• Exercise prompt:
Beginning with the line that contains "What elements are", write out each remaining line of the records below exactly. Do not copy any picture.

• Extracted data:
++++++++

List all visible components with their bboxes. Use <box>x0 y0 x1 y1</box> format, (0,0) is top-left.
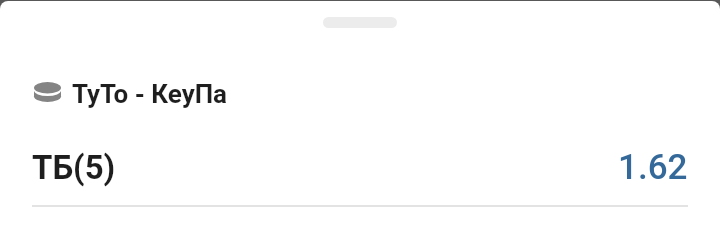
staticText: 1.62 <box>618 147 688 188</box>
button[interactable]: ТуТо - КеуПа <box>0 75 720 113</box>
button[interactable]: ТБ(5) <box>0 143 720 192</box>
staticText: ТуТо - КеуПа <box>72 79 228 109</box>
button[interactable]: Drag handle <box>0 1 720 44</box>
staticText: ТБ(5) <box>32 148 116 187</box>
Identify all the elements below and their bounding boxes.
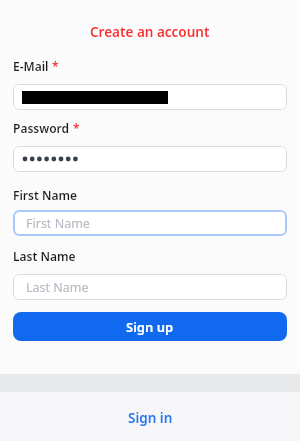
button[interactable]: Last Name [13, 274, 287, 300]
staticText: First Name [13, 187, 78, 203]
button[interactable] [13, 84, 287, 110]
button[interactable] [13, 146, 287, 172]
staticText: Sign in [128, 409, 173, 427]
staticText: Last Name [13, 248, 76, 264]
staticText: Password [13, 120, 70, 136]
button[interactable]: Sign in [128, 409, 173, 427]
staticText: * [49, 58, 59, 74]
staticText: First Name [26, 215, 90, 232]
button[interactable]: Sign up [13, 312, 287, 341]
staticText: Sign up [126, 318, 174, 336]
staticText: E-Mail [13, 58, 49, 74]
staticText: Create an account [90, 23, 210, 41]
button[interactable]: First Name [13, 210, 287, 236]
staticText: * [70, 120, 80, 136]
staticText: Last Name [26, 279, 89, 296]
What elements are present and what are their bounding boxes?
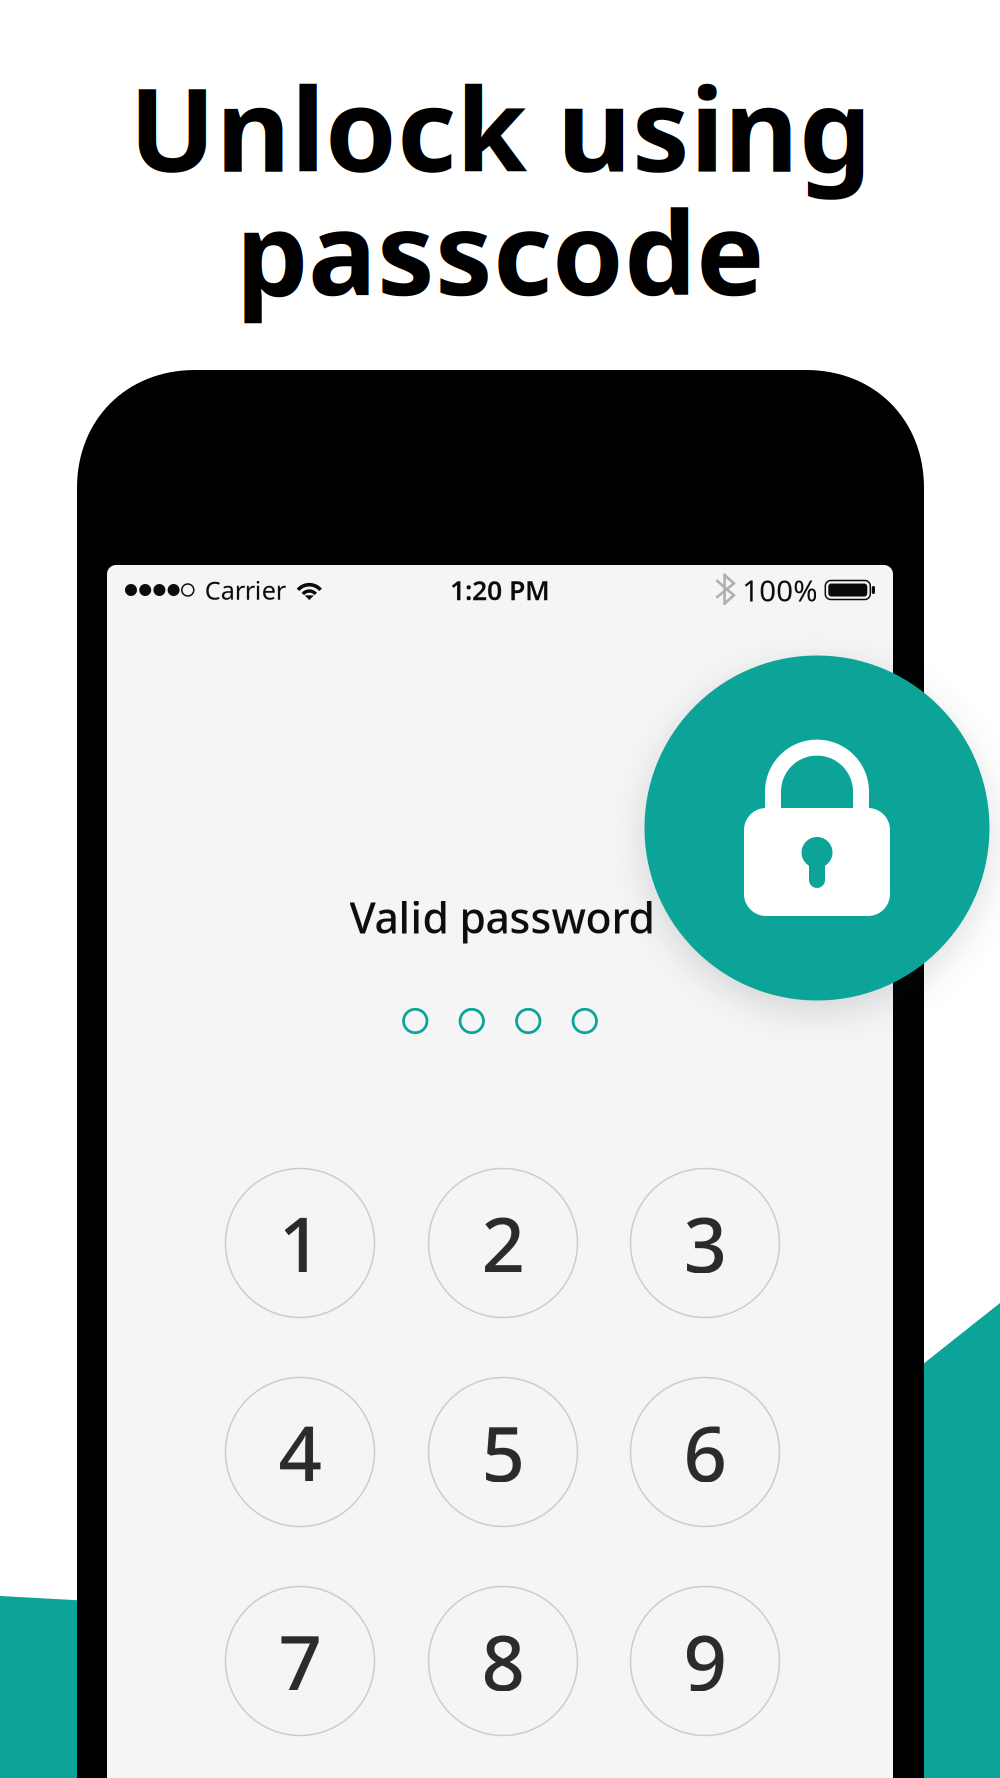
button[interactable]: 9 (630, 1586, 780, 1736)
staticText: 3 (684, 1192, 726, 1293)
button[interactable]: 6 (630, 1378, 780, 1526)
staticText: 7 (278, 1610, 322, 1711)
button[interactable]: 3 (630, 1168, 780, 1318)
staticText: 8 (482, 1610, 524, 1711)
staticText: 9 (684, 1610, 726, 1711)
staticText: 2 (482, 1192, 524, 1293)
button[interactable]: 7 (226, 1586, 374, 1736)
staticText: Carrier (205, 573, 286, 607)
staticText: 6 (684, 1402, 726, 1502)
staticText: passcode (236, 174, 764, 327)
button[interactable]: 5 (428, 1378, 578, 1526)
staticText: 5 (482, 1402, 524, 1502)
button[interactable]: 2 (428, 1168, 578, 1318)
button[interactable]: 1 (226, 1168, 374, 1318)
staticText: 1 (278, 1192, 322, 1293)
staticText: Unlock using (129, 51, 871, 204)
staticText: 100% (742, 570, 817, 610)
button[interactable]: 4 (226, 1378, 374, 1526)
staticText: 4 (278, 1402, 322, 1502)
staticText: 1:20 PM (450, 572, 550, 608)
button[interactable]: 8 (428, 1586, 578, 1736)
staticText: Valid password (350, 889, 654, 945)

++++++++

• Response:
What elements are present and what are their bounding boxes?
button[interactable]: 9 (630, 1586, 780, 1736)
staticText: 3 (684, 1192, 726, 1293)
button[interactable]: 6 (630, 1378, 780, 1526)
staticText: 7 (278, 1610, 322, 1711)
button[interactable]: 3 (630, 1168, 780, 1318)
staticText: 8 (482, 1610, 524, 1711)
staticText: 9 (684, 1610, 726, 1711)
staticText: 2 (482, 1192, 524, 1293)
button[interactable]: 7 (226, 1586, 374, 1736)
staticText: Carrier (205, 573, 286, 607)
staticText: 6 (684, 1402, 726, 1502)
staticText: passcode (236, 174, 764, 327)
button[interactable]: 5 (428, 1378, 578, 1526)
staticText: 5 (482, 1402, 524, 1502)
button[interactable]: 2 (428, 1168, 578, 1318)
button[interactable]: 1 (226, 1168, 374, 1318)
staticText: 1 (278, 1192, 322, 1293)
staticText: Unlock using (129, 51, 871, 204)
staticText: 100% (742, 570, 817, 610)
button[interactable]: 4 (226, 1378, 374, 1526)
staticText: 4 (278, 1402, 322, 1502)
staticText: 1:20 PM (450, 572, 550, 608)
button[interactable]: 8 (428, 1586, 578, 1736)
staticText: Valid password (350, 889, 654, 945)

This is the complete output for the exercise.